Introduction: Seasonal influenza is associated with approximately 290,000–640,000 deaths worldwide each season, and impacts approximately 21 million people in the United States annually, resulting in significant public health and economic burdens. Preventing viral illnesses such as influenza is truly a global concern, given the potential for transmission in a modern, global culture, with this global risk and impact having been emphasized by the ongoing COVID-19 pandemic. People with diabetes (PWD), face increased risks from influenza, including poor glycemic control, pneumonia, premature death, acute cardiovascular complications, and hospitalizations which may result in a significant burden to the personal costs of healthcare for PWD. Vaccination remains the most effective primary prevention method against influenza, with effectiveness ranging from 29 to 48%. Vaccination for influenza in PWD is effective in reducing the risk of hospitalizations and mortality, as well as the overall cost of hospitalizations. Influenza vaccination has also been shown to be safe for PWD and does not impact an individual’s ability to engage in daily activities in the days following vaccination5,7,9. However, vaccination rates remain suboptimal, consistently falling under the 70% vaccination rate goal set by national guidelines for all individuals in the United States. In 2015 in the United States, 61.6% of adults with diabetes received an influenza vaccine. During 2016–17, national rates of influenza vaccination were approximately 40% in adults without any high risk conditions, and 59.7% for adults with a variety of high risk conditions (including diabetes).
Therefore there is a need for effective and scalable solutions to increase influenza vaccination rates in PWD. While a number of randomized controlled trials (RCTs) have assessed the effectiveness of interventions for increasing influenza vaccination rates, many have focused on other age groups or populations. One prospective digital interventional study demonstrated the potential effectiveness of general messaging and incentives via a health-related smartphone application (app) to increase vaccine uptake in a general Canadian population, suggesting this kind of intervention could be effective in PWD. A large RCT using digital messaging was also effective in increasing vaccination rates in the general population of adults in the United States. The use of health information technology (e.g., searching the internet for health information, emailing providers) and even simple electronic reminders delivered via digital patient portals have resulted in increased influenza vaccination rates, suggesting the potential of simple digital solutions. One of the primary reasons PWD report not getting vaccinated is a belief that they are not in a high-risk group, and providing education on the increased risk of negative health outcomes following influenza infection has shown promise in increasing vaccination rates in other populations. Additional reasons include fear of adverse reactions, difficulties with accessing the vaccine (e.g., time, health center access), or other beliefs surrounding the influenza vaccine (e.g., not effective, transmits the flu). Therefore, digital messaging that counters this lack of knowledge and barriers to vaccination could be effective for increasing uptake.

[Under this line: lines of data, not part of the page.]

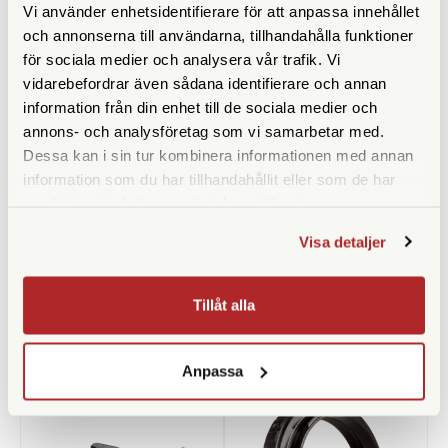
Vi använder enhetsidentifierare för att anpassa innehållet
och annonserna till användarna, tillhandahålla funktioner
för sociala medier och analysera vår trafik. Vi
vidarebefordrar även sådana identifierare och annan
information från din enhet till de sociala medier och
annons- och analysföretag som vi samarbetar med.
Dessa kan i sin tur kombinera informationen med annan
information som du har tillhandahållit eller som de har
samlat in när du har använt deras tjänster.
Manfrotto
Manfrotto
Manfrotto Adapter Ljus 036-
Manfrotto Pixi Stativfäste
Visa detaljer
14 Super Clamp - 1/4" Hane
(MCPIXI)
Finns i lager
Finns i lager
Tillåt alla
99 SEK
190 SEK
KÖP
KÖP
LÄS MER
LÄS MER
Anpassa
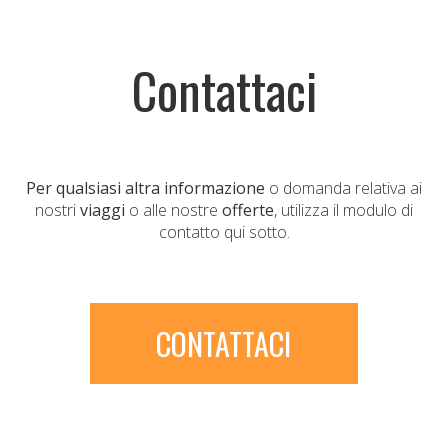
Contattaci
Per qualsiasi altra informazione
o domanda relativa ai
nostri
viaggi
o alle nostre
offerte
, utilizza il modulo di
contatto qui sotto.
CONTATTACI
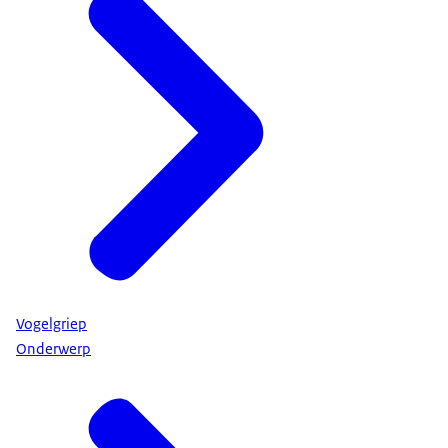
Vogelgriep
Onderwerp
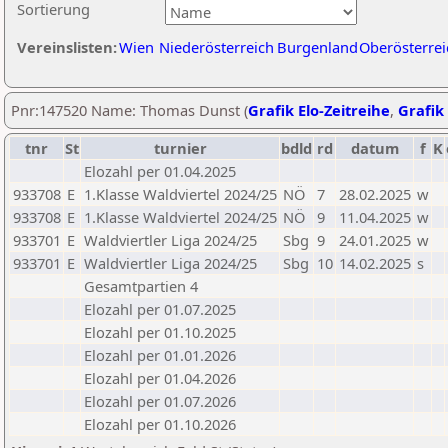
Sortierung
Vereinslisten:
Wien
Niederösterreich
Burgenland
Oberösterrei
Pnr:147520 Name: Thomas Dunst (
Grafik Elo-Zeitreihe
,
Grafik 
tnr
St
turnier
bdld
rd
datum
f
K
Elozahl per 01.04.2025
933708
E
1.Klasse Waldviertel 2024/25
NÖ
7
28.02.2025
w
933708
E
1.Klasse Waldviertel 2024/25
NÖ
9
11.04.2025
w
933701
E
Waldviertler Liga 2024/25
Sbg
9
24.01.2025
w
933701
E
Waldviertler Liga 2024/25
Sbg
10
14.02.2025
s
Gesamtpartien 4
Elozahl per 01.07.2025
Elozahl per 01.10.2025
Elozahl per 01.01.2026
Elozahl per 01.04.2026
Elozahl per 01.07.2026
Elozahl per 01.10.2026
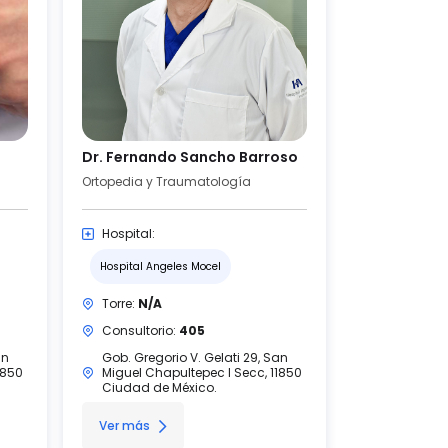
Dr. Fernando Sancho Barroso
Ortopedia y Traumatología
Hospital:
Hospital Angeles Mocel
Torre:
N/A
Consultorio:
405
an
Gob. Gregorio V. Gelati 29, San
1850
Miguel Chapultepec I Secc, 11850
Ciudad de México.
Ver más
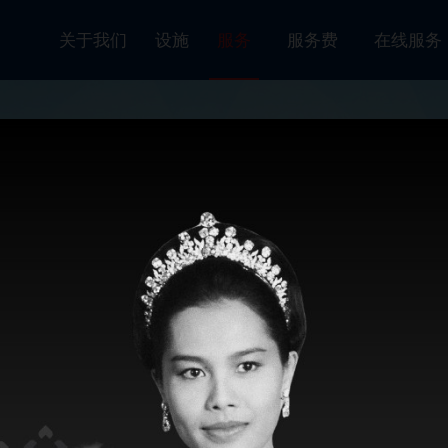
关于我们
设施
服务
服务费
在线服
SRH
服务
LARLY
ICES
CES
CES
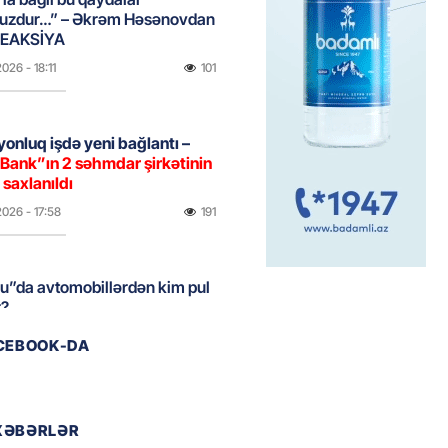
uzdur…” – Əkrəm Həsənovdan
REAKSİYA
2026
- 18:11
101
yonluq işdə yeni bağlantı –
Bank”ın 2 səhmdar şirkətinin
 saxlanıldı
2026
- 17:58
191
u”da avtomobillərdən kim pul
r?
2026
- 17:30
93
ACEBOOK-DA
təmirdən çıxan məktəbdə nələr
b? – REPORTAJ
XƏBƏRLƏR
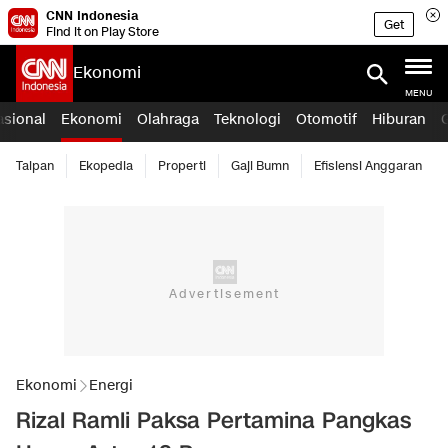
CNN Indonesia
Get
Find it on Play Store
Ekonomi
MENU
asional
Ekonomi
Olahraga
Teknologi
Otomotif
Hiburan
Taipan
Ekopedia
Properti
Gaji Bumn
Efisiensi Anggaran
Ekonomi
Energi
Rizal Ramli Paksa Pertamina Pangkas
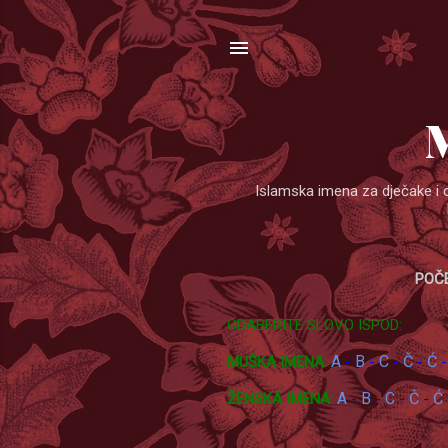
Islamska imena za dječake i 
POČ
ODABERITE SLOVO ISPOD:
A
B
C
Č
Ć
MUŠKA IMENA:
-
-
-
-
A
B
C
Č
Ć
ŽENSKA IMENA:
-
-
-
-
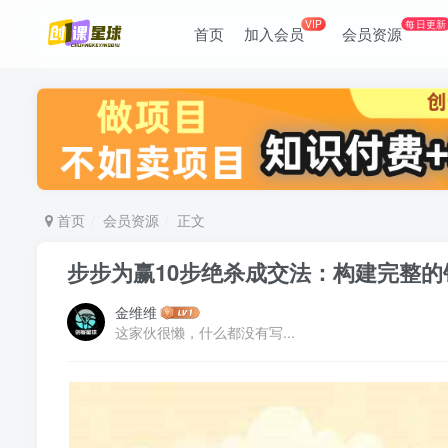
VIP
每日更新
首页
加入会员
会员资源
首页
会员资源
正文
步步为赢10步绝杀成交法：构建完整
金维维
这家伙很懒，什么都没有写...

The aim of this study was to evaluate the effectiveness of a digitally administered intervention to increase influenza vaccine rates for PWD using a decentralized, blinded RCT. The primary endpoint was to examine the difference in self-reported influenza vaccination rates in 2 groups: PWD who received a digital intervention (PWD-I) and PWD who received no intervention (PWD-C). The following exploratory associations were also examined: (a) the impact of engagement with interventions on the influenza vaccination; (b) the impact of the timing of the intervention messages during influenza season on influenza vaccination status; (c) the reported level of influence on getting the influenza vaccine by each intervention message type within the PWD-I group; (d) the level of engagement with each intervention message within the PWD-I group; and (e) the impact of a healthcare worker’s recommendation on getting the influenza vaccine.